I take a lot of meetings. And I can tell you right now, we do not have meetings down to an art. There are 3 essential elements to a good meeting that I want to see:
- You must have a clear answer to the question, “What do you want and what do you want to give?”
- You must have a story for your meeting.
- You shouldn’t want to be my best friend instead of focussing on the purpose of the meeting.
The Give/Want Factor In A Good Meeting
This is the biggest killer. When I take a meeting I want to be able to see that the people I’m speaking to have a clear idea of what they want from me and what they want to give me in return.
Did that sound selfish? Did you read that and think I sound like a tool for wanting something in exchange for my time? Chances are, I don’t want to meet you then.
A meeting is a transaction. Both sides should walk away from it with some kind of benefit. That benefit can be information, it can be tangible, it can be experiential, but it has to be something.
When I take a meeting, I am not afraid to go into it with a clear idea of what I want out of it.
For example, if it’s a meeting where someone is asking me for advice, I’m going to ask them to write me a testimonial.
Always understand what it is you’re asking for. Always understand what it is you can offer.
Have A Story
A good meeting is like a Hollywood blockbuster. It has a story that feels familiar that everyone can expect and relate to, with just enough twists to keep it interesting.
A meeting should have a beginning, a middle, and an end. If you’ve asked somebody for a meeting, you should have those planned out in advance. Going into it, you should know how it’s going to start, how you’ll introduce yourself and the purpose of the meeting, how you’ll explore the body of the meeting and how you’ll wrap everything up.

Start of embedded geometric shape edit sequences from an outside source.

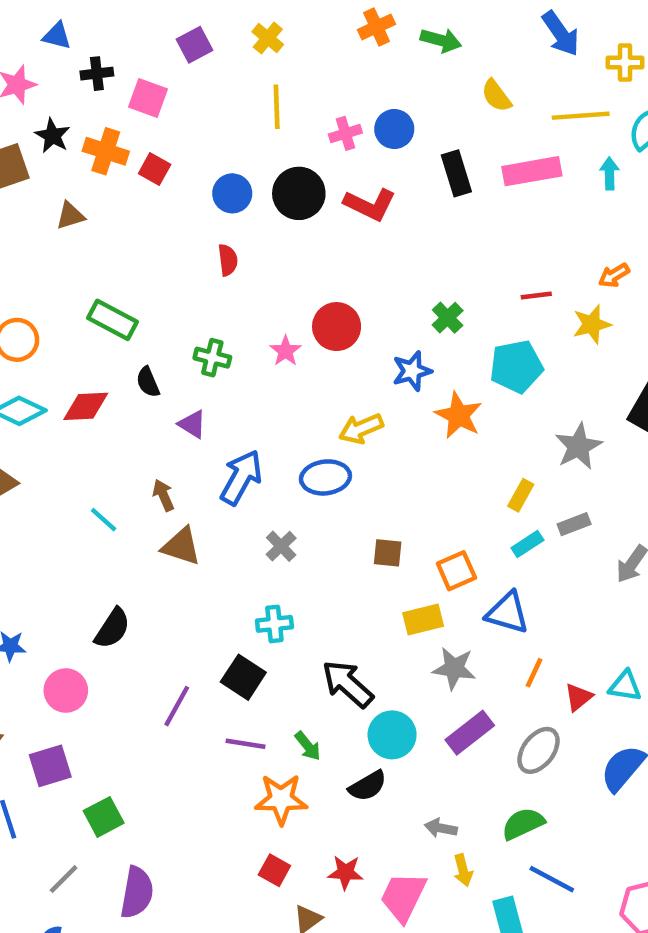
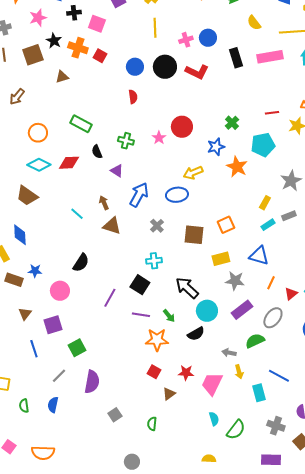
brown square: (388, 553) -> (194, 235), moved, size x1.5
orange square: (456, 571) -> (226, 225), moved
green semicircle: (523, 824) -> (255, 341), moved

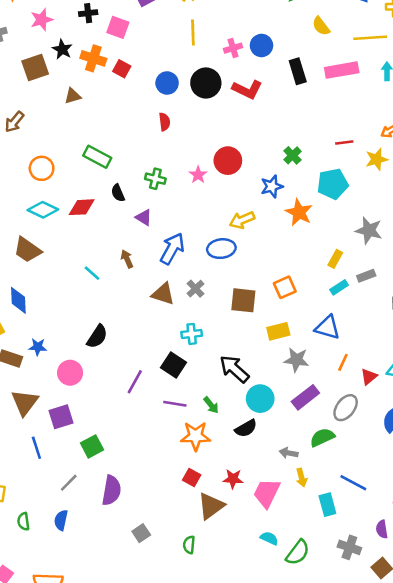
gray star: (291, 181) -> (369, 230), turned -30
brown triangle: (112, 226) -> (163, 294), moved
brown triangle: (25, 314) -> (25, 402), size x1.6
brown triangle: (169, 394) -> (211, 506), size x1.6
cyan semicircle: (214, 419) -> (269, 538), turned -48

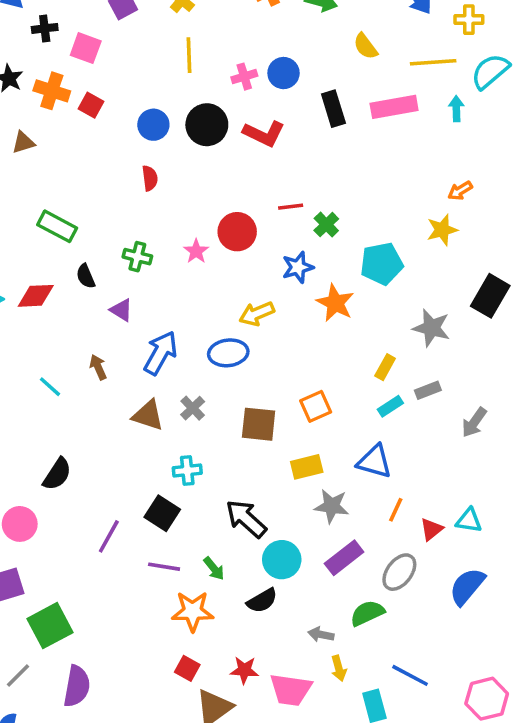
red line: (344, 142) -> (291, 207), moved
green square: (92, 446) -> (50, 626), size x1.4
pink trapezoid: (267, 493) -> (291, 690), turned -108

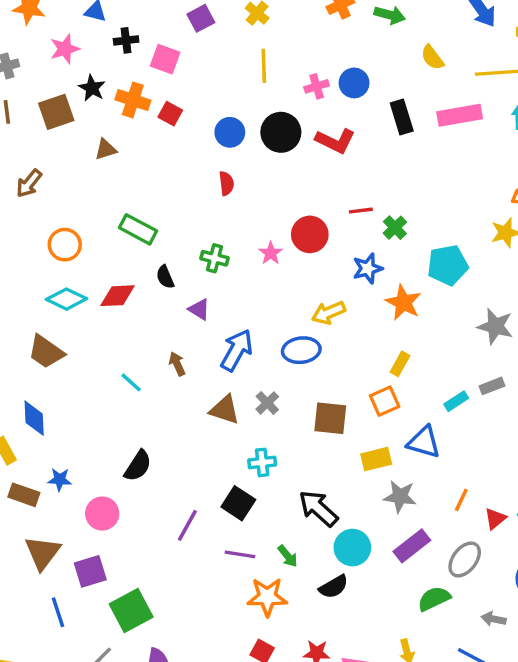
yellow rectangle: (385, 367) -> (400, 364), moved
blue triangle: (374, 462) -> (424, 442), moved
gray arrow: (321, 634) -> (494, 619), moved

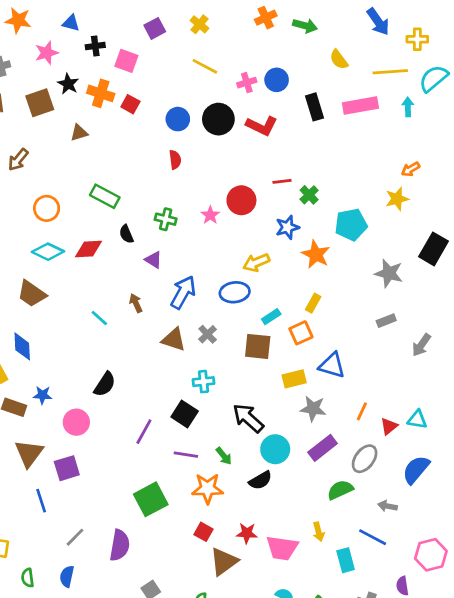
yellow line: (264, 66) -> (205, 66), turned -60
cyan rectangle: (456, 401) -> (271, 317), moved
green square: (131, 611) -> (151, 499), moved

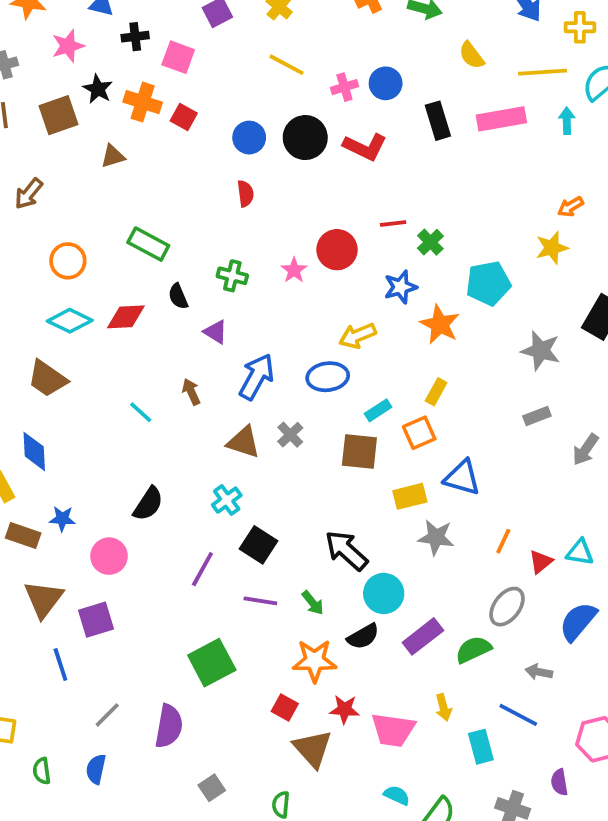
cyan cross: (204, 382) -> (227, 500), moved, turned -30
purple rectangle: (323, 448) -> (423, 636), moved
orange star: (208, 488) -> (315, 661), moved
brown triangle: (224, 562) -> (313, 749), turned -36

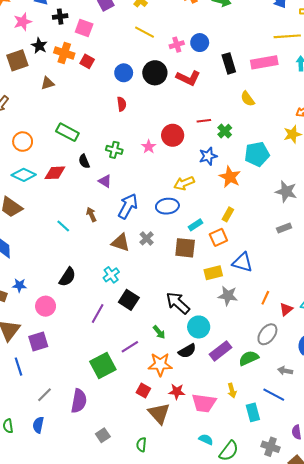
yellow semicircle: (472, 55) -> (248, 99), moved
purple line: (260, 601) -> (130, 347), moved, turned -42

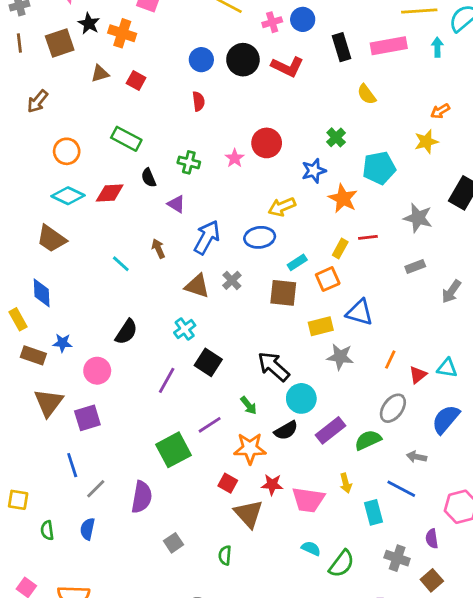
red square: (87, 61) -> (136, 80), moved
red line: (204, 121) -> (368, 237), moved
blue line: (18, 367) -> (72, 465), moved

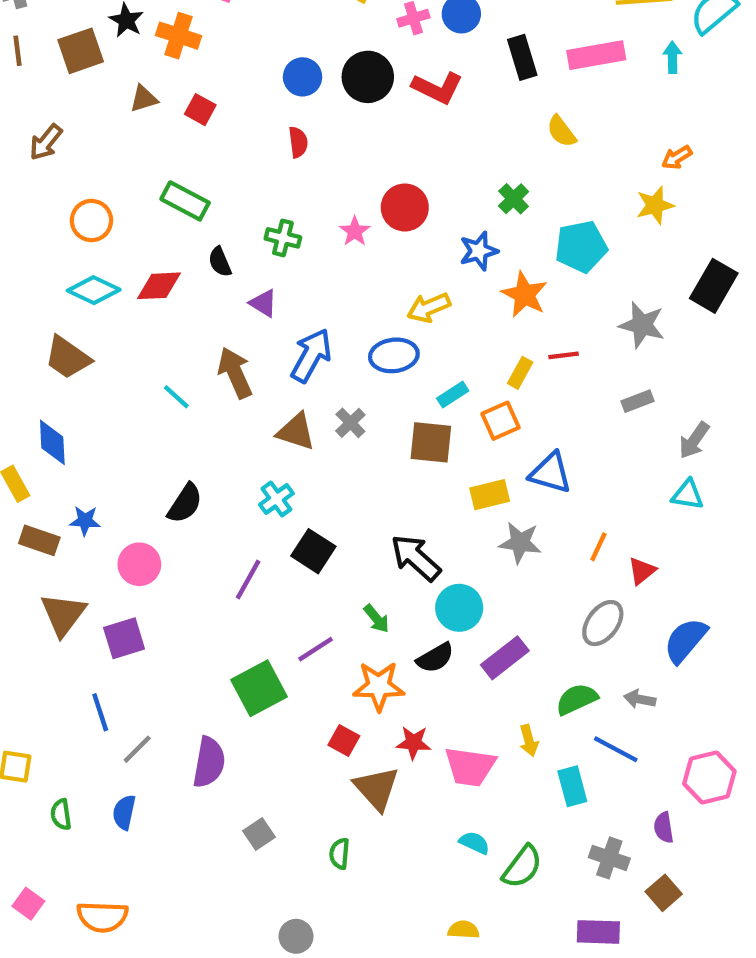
brown arrow: (158, 248) -> (235, 373), size x1.6
cyan triangle: (447, 368) -> (688, 495), moved
green semicircle: (368, 440) -> (577, 699), moved

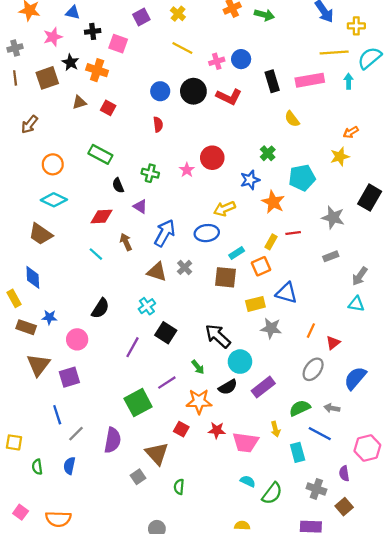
red diamond: (159, 286) -> (101, 216), moved
brown arrow: (235, 373) -> (126, 242), size x0.7
brown triangle: (376, 788) -> (157, 454), moved

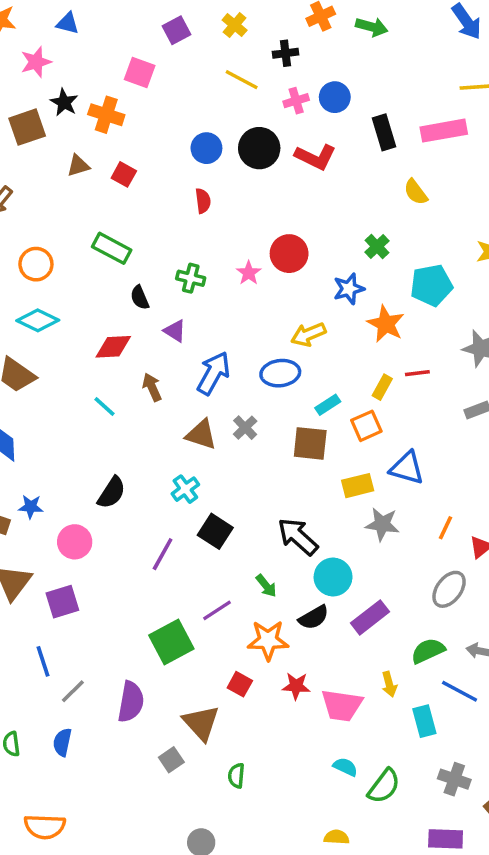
black cross: (93, 31) -> (286, 53), moved

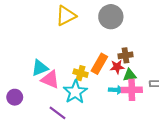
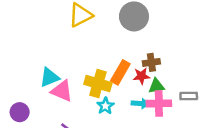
yellow cross: (81, 73) -> (98, 84), size x1.5
cyan star: (75, 92) -> (105, 106), moved, size x0.6

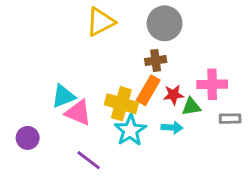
brown cross: (151, 62) -> (156, 61), moved
pink cross: (159, 103) -> (212, 84), moved
cyan star: (105, 106) -> (130, 130), size x1.5

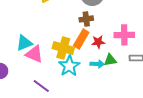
green triangle: (191, 107) -> (110, 60), moved

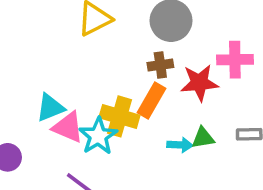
pink cross: (124, 35) -> (235, 60), moved
red star: (98, 42) -> (199, 83), moved, size x1.5
cyan star: (69, 66) -> (98, 136), moved

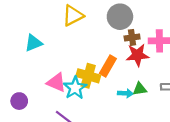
brown cross: (160, 65) -> (132, 37), moved
cyan triangle: (50, 108) -> (33, 43), moved

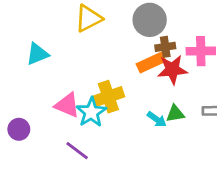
orange rectangle: (108, 66) -> (151, 62), moved, turned 35
yellow cross: (88, 76) -> (108, 97), turned -35
cyan arrow: (125, 93) -> (157, 119), turned 32

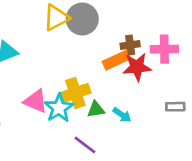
gray circle: (150, 20) -> (82, 19), moved
green triangle: (175, 114) -> (96, 109), moved
purple line: (77, 151) -> (85, 145), moved

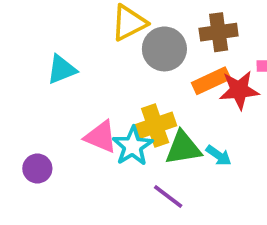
gray circle: (82, 19) -> (164, 49), moved
brown cross: (130, 45) -> (219, 32), moved, size x1.4
green triangle: (96, 109) -> (183, 148), size x1.5

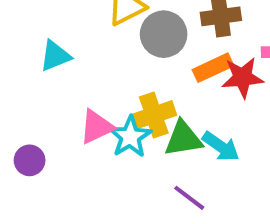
pink triangle: (101, 137) -> (97, 127), turned -48
cyan arrow: (219, 155) -> (221, 147), size x1.4
purple line: (168, 197) -> (189, 198), moved

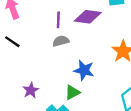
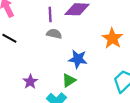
gray semicircle: (61, 41) -> (54, 34), turned 32

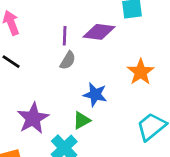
gray semicircle: (54, 34) -> (68, 60), turned 104
purple star: (30, 82) -> (33, 118), size x1.6

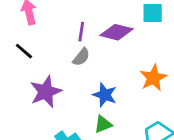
purple star: (33, 118) -> (46, 92), moved
green triangle: (82, 120) -> (103, 124), moved

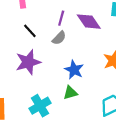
purple diamond: (116, 32) -> (89, 22), turned 35
black line: (24, 51) -> (30, 31), moved

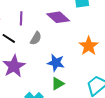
purple line: (61, 18) -> (21, 18), moved

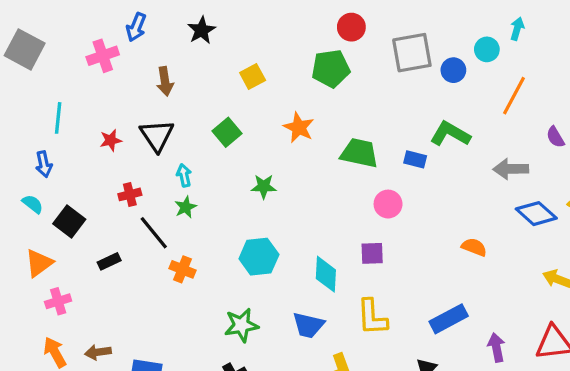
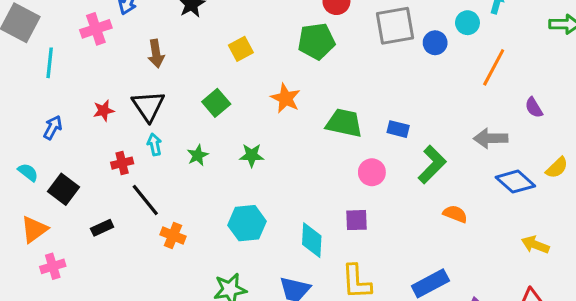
cyan line: (58, 118) -> (50, 63), moved
green L-shape: (450, 134) -> (432, 165), moved, turned 105
blue arrow: (44, 164) -> (53, 128), moved, turned -140
cyan arrow: (184, 175) -> (154, 145), moved
green star: (186, 207) -> (198, 155), moved

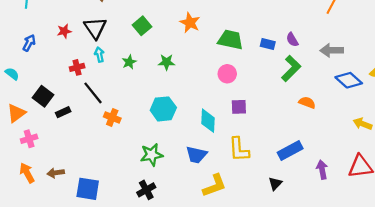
purple semicircle: (534, 108) -> (292, 40), moved
pink circle: (372, 172) -> (227, 74), moved
black square: (63, 189) -> (43, 96), moved

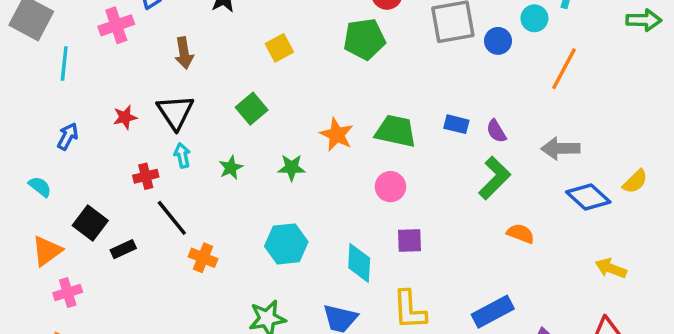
orange star: (190, 23) -> (337, 135), moved
blue rectangle: (268, 44) -> (456, 124), moved

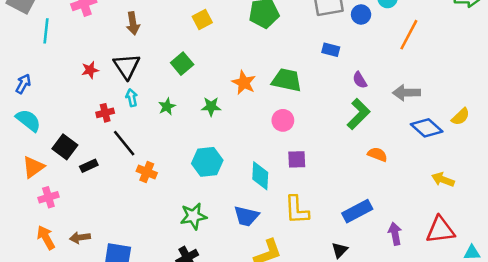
blue rectangle: (456, 124) -> (331, 50), moved
blue arrow: (68, 136) -> (23, 84), moved
cyan semicircle: (40, 187) -> (28, 120), size x1.5

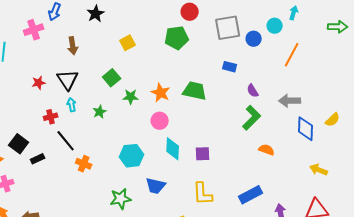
green star: (211, 106) -> (131, 97), moved
pink circle: (283, 120) -> (160, 121), moved
blue diamond: (427, 128) -> (306, 129), turned 50
cyan diamond: (260, 176) -> (173, 149), moved
blue trapezoid: (246, 216) -> (156, 186), moved

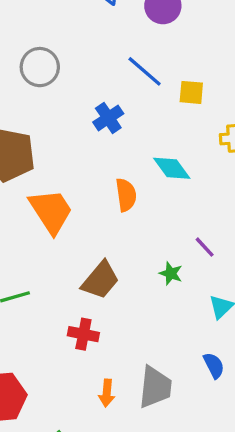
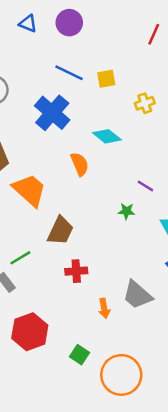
blue cross: (108, 118) -> (52, 113), size x1.6
brown trapezoid: (100, 280) -> (60, 231), moved
gray trapezoid: (155, 387) -> (137, 295), turned 140

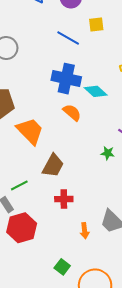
yellow square: (106, 79) -> (96, 25), moved
blue cross: (52, 113) -> (66, 79), moved, turned -32
orange semicircle: (80, 164) -> (72, 112), turned -30
red hexagon: (30, 332) -> (22, 228), moved

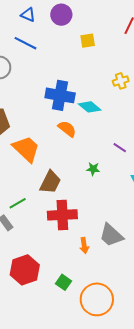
blue line: (68, 38) -> (26, 43), moved
green star: (108, 153) -> (93, 169), moved
red cross: (64, 199) -> (62, 215), size x1.6
red hexagon: (22, 228) -> (25, 270), moved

I write out the story for my meetings on a notepad as soon as I’ve scheduled them. I review that story the day before and the day of the meeting.
Don’t Try To Be My Best Friend
My meetings are always friendly. My meetings are welcoming and down to earth. But my meetings serve a purpose. They’re not a binding experience for a budding friendship.
I had someone today tell me that they wanted me to turn on my Skype cam because face to face contact helps people to bond. I did not turn on my Skype cam. I was not there to bond. I was there to get something done.
People spend (waste) too much time on this fluff, and let go of the purpose of their meeting, forget why they’re meeting in the first place.
You don’t want to be my friend. You want to get something done. You feel better about asking for something or passing something out if you feel we’ve built some kind of friendship but that’s not going to help either of us have a positive experience.
The fact is meetings aren’t free. I don’t say that my time is money, because money isn’t anywhere near as precious as time. You can always make more money but you can never make more time. Once it’s gone, it’s gone for good. So if I’m sacrificing time that could be spent with the people I love, doing the things I love, I want it to be as productive and efficient as possible.